[Items from a dataset]
=======

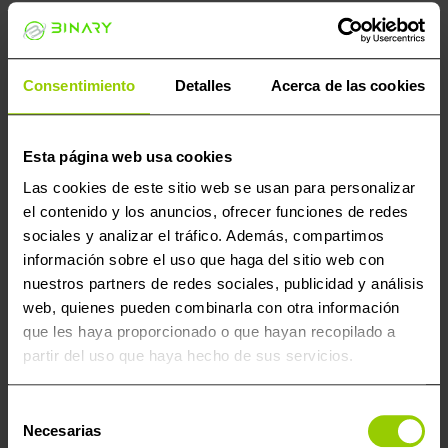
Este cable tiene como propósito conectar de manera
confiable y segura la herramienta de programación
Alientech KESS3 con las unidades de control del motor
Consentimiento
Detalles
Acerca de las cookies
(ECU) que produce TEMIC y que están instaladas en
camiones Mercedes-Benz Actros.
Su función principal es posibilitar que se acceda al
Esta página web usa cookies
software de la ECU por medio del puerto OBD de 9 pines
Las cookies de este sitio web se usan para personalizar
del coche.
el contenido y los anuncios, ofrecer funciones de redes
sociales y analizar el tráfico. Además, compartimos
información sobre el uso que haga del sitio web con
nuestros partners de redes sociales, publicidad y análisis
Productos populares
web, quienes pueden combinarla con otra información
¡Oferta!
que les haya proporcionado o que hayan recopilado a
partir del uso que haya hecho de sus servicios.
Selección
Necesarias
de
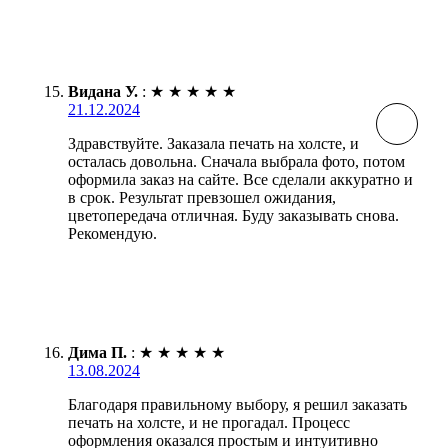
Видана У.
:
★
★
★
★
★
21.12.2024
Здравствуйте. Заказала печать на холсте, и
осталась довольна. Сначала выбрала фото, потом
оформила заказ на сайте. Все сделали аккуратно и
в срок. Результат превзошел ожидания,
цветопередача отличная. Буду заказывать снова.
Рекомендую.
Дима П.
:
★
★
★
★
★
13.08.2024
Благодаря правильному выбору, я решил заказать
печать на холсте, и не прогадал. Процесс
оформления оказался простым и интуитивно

=======

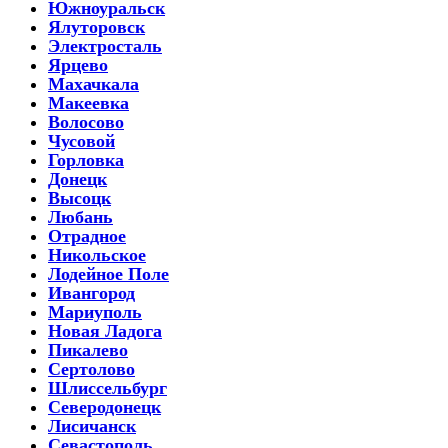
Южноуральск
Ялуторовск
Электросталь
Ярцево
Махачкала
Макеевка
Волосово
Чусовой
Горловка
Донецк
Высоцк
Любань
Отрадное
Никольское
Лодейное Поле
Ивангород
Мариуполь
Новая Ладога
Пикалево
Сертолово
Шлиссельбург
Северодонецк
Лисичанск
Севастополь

=======

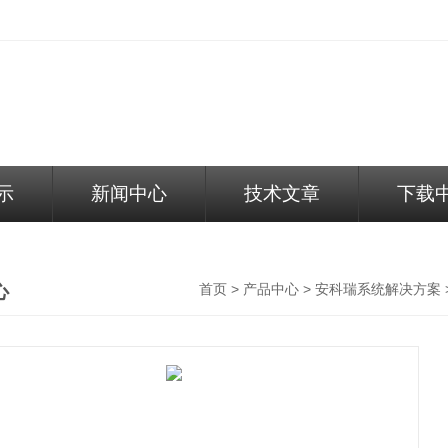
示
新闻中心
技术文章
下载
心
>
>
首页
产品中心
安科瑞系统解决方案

=======

Starting with the line that has "nuestros partners de" and going on through the line that has "оформления оказался простым и интуитивно", transcribe the records above exactly, but skip the pictures.

nuestros partners de redes sociales, publicidad y análisis
Productos populares
web, quienes pueden combinarla con otra información
¡Oferta!
que les haya proporcionado o que hayan recopilado a
partir del uso que haya hecho de sus servicios.
Selección
Necesarias
de
Видана У.
:
★
★
★
★
★
21.12.2024
Здравствуйте. Заказала печать на холсте, и
осталась довольна. Сначала выбрала фото, потом
оформила заказ на сайте. Все сделали аккуратно и
в срок. Результат превзошел ожидания,
цветопередача отличная. Буду заказывать снова.
Рекомендую.
Дима П.
:
★
★
★
★
★
13.08.2024
Благодаря правильному выбору, я решил заказать
печать на холсте, и не прогадал. Процесс
оформления оказался простым и интуитивно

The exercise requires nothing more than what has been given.